Soixante ans plus tard et après deux guerres mondiales, le rapport des artistes avec la lumière s’est encore modifié. On peut voir dans le processus de fabrication de l’image de certains peintres que ce n’est plus une composition, un croquis ou un dessin qui fait naître la peinture. C’est plutôt la photographie. Son arrivée dans les arts plastiques a bouleversé le quotidien du peintre qui peut choisir de faire tel ou tel tableau en pressant un bouton. De là naît une forme d’indifférence (3) vis-à-vis de l’image, pour ce qui s’y passe dedans, mais aussi avec la lumière qui s’imprime sur la pellicule :
« Mais j’ai un problème avec le terme de “lumière”. Je n’ai jamais su quoi en faire. Je sais que certaines personnes ont mentionné à plusieurs occasions que “Richter n’est que lumière”, et que “les tableaux ont une lumière spéciale”, et je n’ai jamais su de quoi ils parlaient. Je n’ai jamais été intéressé par la lumière. La lumière est, que vous l’allumiez ou que vous l’éteigniez, avec ou sans soleil. Je ne sais pas où réside “la problématique de la lumière”. Je la prends comme la métaphore d’une qualité différente, qui est similairement difficile à décrire. Bien. » MoMA Interview with Robert Storr, 2002.
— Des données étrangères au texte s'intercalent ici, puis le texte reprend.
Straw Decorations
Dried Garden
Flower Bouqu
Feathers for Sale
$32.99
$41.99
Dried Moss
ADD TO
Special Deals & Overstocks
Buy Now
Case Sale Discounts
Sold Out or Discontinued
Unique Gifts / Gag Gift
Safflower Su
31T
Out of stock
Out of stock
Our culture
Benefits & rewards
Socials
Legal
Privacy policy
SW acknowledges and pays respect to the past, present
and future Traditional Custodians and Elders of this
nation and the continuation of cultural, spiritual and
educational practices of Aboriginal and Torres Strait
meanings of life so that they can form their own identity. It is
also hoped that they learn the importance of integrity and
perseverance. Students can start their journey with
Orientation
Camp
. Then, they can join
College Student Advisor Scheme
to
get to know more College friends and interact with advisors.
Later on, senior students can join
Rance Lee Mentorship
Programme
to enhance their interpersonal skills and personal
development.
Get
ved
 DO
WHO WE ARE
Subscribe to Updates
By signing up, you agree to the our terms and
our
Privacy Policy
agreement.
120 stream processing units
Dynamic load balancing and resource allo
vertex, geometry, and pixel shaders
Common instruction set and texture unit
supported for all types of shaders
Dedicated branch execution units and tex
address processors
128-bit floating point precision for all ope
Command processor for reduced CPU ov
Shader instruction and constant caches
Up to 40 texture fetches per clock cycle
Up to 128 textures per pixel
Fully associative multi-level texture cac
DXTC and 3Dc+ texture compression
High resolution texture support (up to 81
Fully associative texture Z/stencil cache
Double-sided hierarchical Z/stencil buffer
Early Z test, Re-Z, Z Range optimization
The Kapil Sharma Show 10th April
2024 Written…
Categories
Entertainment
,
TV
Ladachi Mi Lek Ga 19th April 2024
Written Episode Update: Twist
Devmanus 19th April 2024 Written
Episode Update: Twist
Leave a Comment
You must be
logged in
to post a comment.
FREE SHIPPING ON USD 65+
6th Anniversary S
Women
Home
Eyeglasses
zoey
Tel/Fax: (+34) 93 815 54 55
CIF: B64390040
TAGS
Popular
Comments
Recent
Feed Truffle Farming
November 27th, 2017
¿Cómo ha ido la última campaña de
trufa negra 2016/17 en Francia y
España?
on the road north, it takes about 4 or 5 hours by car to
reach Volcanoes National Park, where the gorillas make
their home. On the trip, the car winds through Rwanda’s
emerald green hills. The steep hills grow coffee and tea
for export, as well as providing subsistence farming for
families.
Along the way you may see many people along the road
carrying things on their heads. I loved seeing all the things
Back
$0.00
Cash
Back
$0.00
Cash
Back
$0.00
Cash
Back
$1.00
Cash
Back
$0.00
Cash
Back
« Devons-nous compter les ustensiles de ce capharnaüm parmi les habitants de Paris ? En partie, puisqu’ils anticipent tous le comportement d’habitants génériques et anonymes auxquels ils font faire, par anticipation, un certain nombre d’actions. Chacun de ces humbles objets, sanisette ou corbeille, corset d’arbre ou plaque de rue, cabine téléphonique ou panneau lumineux, se fait une certaine idée des Parisiens auxquels il fait parvenir, par la couleur ou par la forme, par l’habitude ou par la force, une injonction particulière, une assignation propre, une autorisation ou une interdiction, une promesse ou une permission. » Bruno Latour (4)
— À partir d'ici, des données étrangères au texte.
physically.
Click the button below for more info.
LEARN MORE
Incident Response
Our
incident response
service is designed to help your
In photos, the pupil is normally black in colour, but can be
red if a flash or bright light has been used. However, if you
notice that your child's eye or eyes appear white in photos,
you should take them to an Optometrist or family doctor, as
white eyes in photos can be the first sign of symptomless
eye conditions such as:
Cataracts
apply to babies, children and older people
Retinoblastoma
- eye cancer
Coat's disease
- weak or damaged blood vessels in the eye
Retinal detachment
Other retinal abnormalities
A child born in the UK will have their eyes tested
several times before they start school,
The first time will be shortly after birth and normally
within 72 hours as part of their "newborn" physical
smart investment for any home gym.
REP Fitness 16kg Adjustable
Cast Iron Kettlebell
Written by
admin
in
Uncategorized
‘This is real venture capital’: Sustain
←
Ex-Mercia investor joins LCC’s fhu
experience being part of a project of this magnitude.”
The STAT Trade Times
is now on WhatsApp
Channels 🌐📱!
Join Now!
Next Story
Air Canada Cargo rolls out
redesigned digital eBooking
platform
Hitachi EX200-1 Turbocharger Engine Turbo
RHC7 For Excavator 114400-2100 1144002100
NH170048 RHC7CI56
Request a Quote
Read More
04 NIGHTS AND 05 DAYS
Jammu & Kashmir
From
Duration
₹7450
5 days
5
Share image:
Cette lumière véhicule maintenant de l’information, régulant les flux et les mouvements de ses habitants. Elle devient le support principal de mon exploration artistique lorsque je la fixe sur un support numérique grâce à mon appareil photographique.
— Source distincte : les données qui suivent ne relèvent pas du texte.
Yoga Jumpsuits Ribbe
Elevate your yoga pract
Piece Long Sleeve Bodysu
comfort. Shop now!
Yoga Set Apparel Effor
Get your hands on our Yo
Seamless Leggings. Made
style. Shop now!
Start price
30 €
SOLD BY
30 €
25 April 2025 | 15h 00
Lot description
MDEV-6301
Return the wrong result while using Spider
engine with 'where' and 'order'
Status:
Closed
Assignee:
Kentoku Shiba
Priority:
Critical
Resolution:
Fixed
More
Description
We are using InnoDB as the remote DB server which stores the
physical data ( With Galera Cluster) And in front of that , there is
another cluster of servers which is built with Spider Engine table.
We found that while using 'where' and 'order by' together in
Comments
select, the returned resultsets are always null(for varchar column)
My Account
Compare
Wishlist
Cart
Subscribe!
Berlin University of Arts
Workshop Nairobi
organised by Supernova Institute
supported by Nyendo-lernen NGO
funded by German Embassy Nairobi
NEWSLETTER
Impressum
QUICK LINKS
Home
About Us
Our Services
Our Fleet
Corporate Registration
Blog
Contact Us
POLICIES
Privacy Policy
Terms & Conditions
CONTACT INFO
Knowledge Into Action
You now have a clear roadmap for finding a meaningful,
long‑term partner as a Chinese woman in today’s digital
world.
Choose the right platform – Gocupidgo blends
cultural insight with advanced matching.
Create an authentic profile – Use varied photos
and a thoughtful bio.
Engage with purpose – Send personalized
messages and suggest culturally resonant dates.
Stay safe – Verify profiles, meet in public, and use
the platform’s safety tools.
(2) Voir, Claude Frontisi, Les assassins du clair de lune, Les Cahiers de Médiologie, n°10, 2000
(3) Voir Jean-François Chevrier, « Gerhard Richter, peintre-photographe », 1993, in Entre les beaux-arts et les médias : photographie et art moderne, L’Arachnéen, 2010, p.91
(4) Voir, Bruno Latour & Émilie Hermant, Paris ville invisible, La Découverte, 1998, p.91
4 réponses
Hello, par essence, un artiste travaille la lumière puisque sans lumière, il n y a pas de couleur 🙂
Bonjour ABK, je suis d’accord avec vous à ce sujet pour les peintres, mais l’idée de l’article était de présenter des artistes chez qui c’était une véritable intention plastique, pour ne pas dire un programme. Ce qui change beaucoup la façon de peindre tout de même. C’est pour cette raison que leur propre propos sur le sujet est important. Il faut aussi noter que pour d’autres peintres comme Gerhard Richter la question est anecdotique et que cela ne les préoccupe pas du tout.
Article super intéressant. En plus, j’aime beaucoup vos aquarelles que je trouve très cinématographiques… un peu lynchiennes, si vous voyez ce que je veux dire. En tout cas, elles nous embarquent dans un autre univers et c’est bien tout l’intérêt de l’art.
Bonjour Pierre, effectivement on peut voir des lumières qui s’en approchent. Je connais bien les films de Lynch et j’ai pu voir plusieurs fois Lost Higway, Mulholland Drive… Je crois que nous partageons tout les deux le même intérêt pour les œuvres nocturnes d’Edward Hopper.